Elm core libs in WebAssembly

Thanks Evan! :smiley:
Hadn’t heard of StringView before but I’ve played with TextDecoder as part of this project.

you may get some performance benefits… if the underlying implementation wants UTF-8 anyway

This is what I’m concerned about! My impression is that hardly any of the underlying implementations do want UTF-8! So the performance argument goes the other way.

My understanding is that all of the string-related C++ code in all the browsers work on UTF-16. I remember reading a comment from a Servo developer on Hacker News, who said that since it was a new ground-up browser development, they wanted to go with UTF-8 for the internal string stuff. But all the W3C specs are based on UTF-16 and they kept running into problems. In the end they had to abandon that idea and switch to UTF-16. They just couldn’t take the performance hit with all the conversions. Unfortunately I haven’t been able to dig up that link again!

If that’s right and Elm uses UTF-8 as the underlying representation in the String library, then it will pay some performance penalty for it, because there will be lots of conversions to UTF-16 somewhere in order to interface with browser C++ code. How big is that penalty? I don’t know. But why pay it? I guess UTF-8 saves you memory though. Which matters most? Dunno, needs benchmarking!

I’ll provide some of the evidence that led me to this conclusion.
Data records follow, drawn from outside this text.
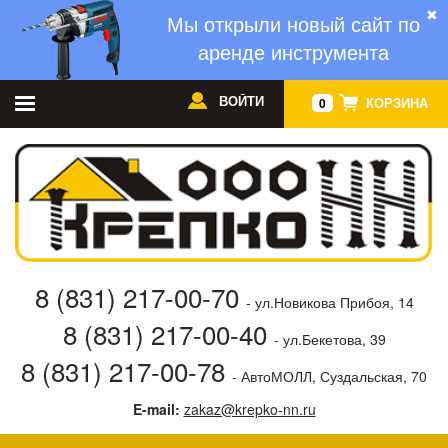
✖
Мы открыли новый сайт по
аренде инструмента
ВОЙТИ
КОРЗИНА
0
8 (831) 217-00-70
- ул.Новикова Прибоя, 14
8 (831) 217-00-40
- ул.Бекетова, 39
8 (831) 217-00-78
- АвтоМОЛЛ, Суздальская, 70
E-mail:
zakaz@krepko-nn.ru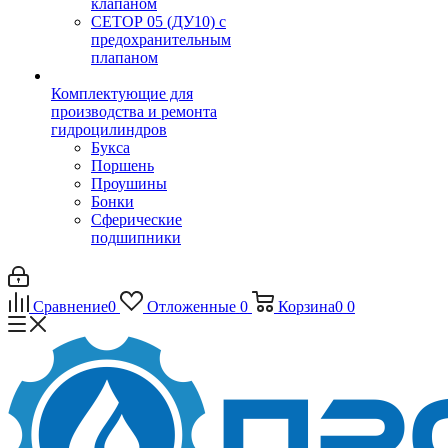
клапаном
CЕТОР 05 (ДУ10) с
предохранительным
плапаном
Комплектующие для
производства и ремонта
гидроцилиндров
Букса
Поршень
Проушины
Бонки
Сферические
подшипники
Сравнение
0
Отложенные
0
Корзина
0
0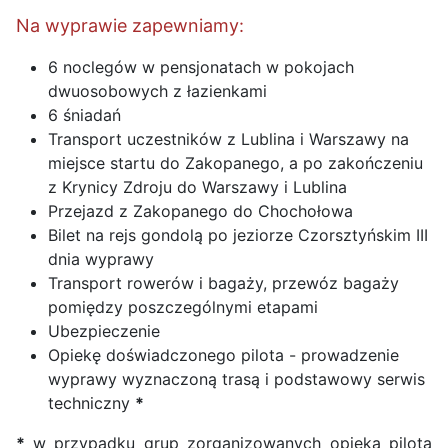
Na wyprawie zapewniamy:
6 noclegów w pensjonatach w pokojach
dwuosobowych z łazienkami
6 śniadań
Transport uczestników z Lublina i Warszawy na
miejsce startu do Zakopanego, a po zakończeniu
z Krynicy Zdroju do Warszawy i Lublina
Przejazd z Zakopanego do Chochołowa
Bilet na rejs gondolą po jeziorze Czorsztyńskim III
dnia wyprawy
Transport rowerów i bagaży, przewóz bagaży
pomiędzy poszczególnymi etapami
Ubezpieczenie
Opiekę doświadczonego pilota - prowadzenie
wyprawy wyznaczoną trasą i podstawowy serwis
techniczny
*
*
w przypadku grup zorganizowanych opieka pilota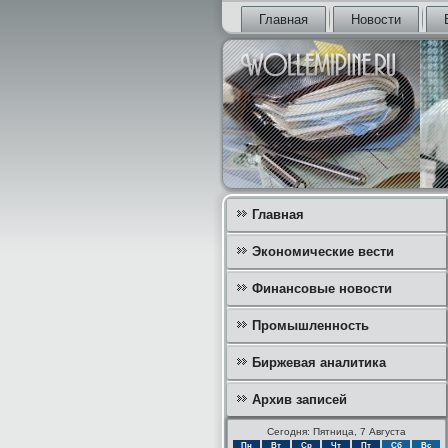
Главная
Новости
Главная
Экономические вести
Финансовые новости
Промышленность
Биржевая аналитика
Архив записей
Сегодня: Пятница, 7 Августа
Пн
Вт
Ср
Чт
Пт
Сб
Вс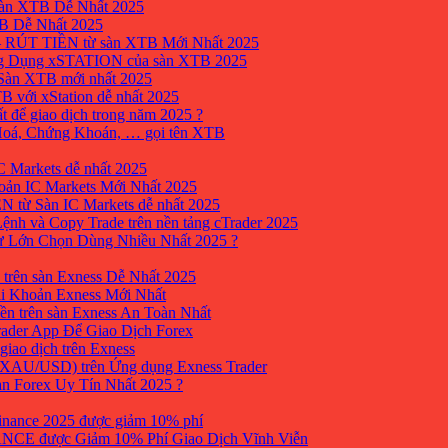
sàn XTB Dễ Nhất 2025
B Dễ Nhất 2025
 RÚT TIỀN từ sàn XTB Mới Nhất 2025
ng Dụng xSTATION của sàn XTB 2025
Sàn XTB mới nhất 2025
B với xStation dễ nhất 2025
 để giao dịch trong năm 2025 ?
 Hoá, Chứng Khoán, … gọi tên XTB
 Markets dễ nhất 2025
ản IC Markets Mới Nhất 2025
từ Sàn IC Markets dễ nhất 2025
nh và Copy Trade trên nền tảng cTrader 2025
ư Lớn Chọn Dùng Nhiều Nhất 2025 ?
trên sàn Exness Dễ Nhất 2025
i Khoản Exness Mới Nhất
ền trên sàn Exness An Toàn Nhất
ader App Để Giao Dịch Forex
iao dịch trên Exness
XAU/USD) trên Ứng dụng Exness Trader
àn Forex Uy Tín Nhất 2025 ?
inance 2025 được giảm 10% phí
ANCE được Giảm 10% Phí Giao Dịch Vĩnh Viễn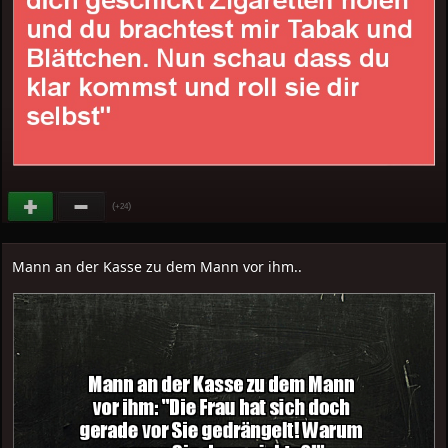
(
)
+24
Mann an der Kasse zu dem Mann vor ihm..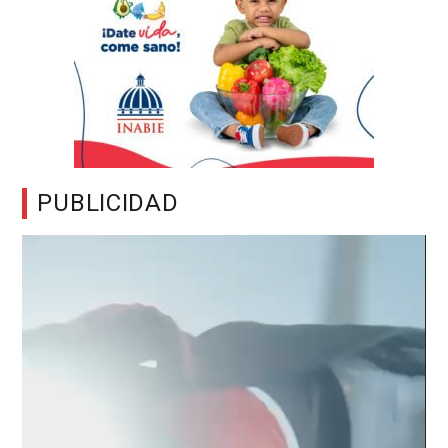
PUBLICIDAD
Reproductor
de
vídeo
If you look in the W3C specs you’ll find lots of references to DOMString. Like for example when you do document.createElement('div'), the bytes that representing that string 'div' must be a DOMString.

DOMString is defined to be UTF-16 here
The spec for the Document interface is here. It specifies that a Document has a method called createElement that has an argument tagName whose type is DOMString.

If you browse around those specs, hit ctrl-F, and search for DOMString, your screen will light up. It seems crazy that they don’t just leave this up to browser implementations.

All of this was a huge shock to me by the way. I thought that, since HTML documents are usually transmitted over the wire as UTF-8, then surely the DOM would also be based on UTF-8? Nope! That’s not how it works! I guess it gets converted during HTML parsing? I’m not sure. I’d love to know, but this kind of detail is pretty hard to find.

I would love to be wrong about this so if someone knows I am, please tell me!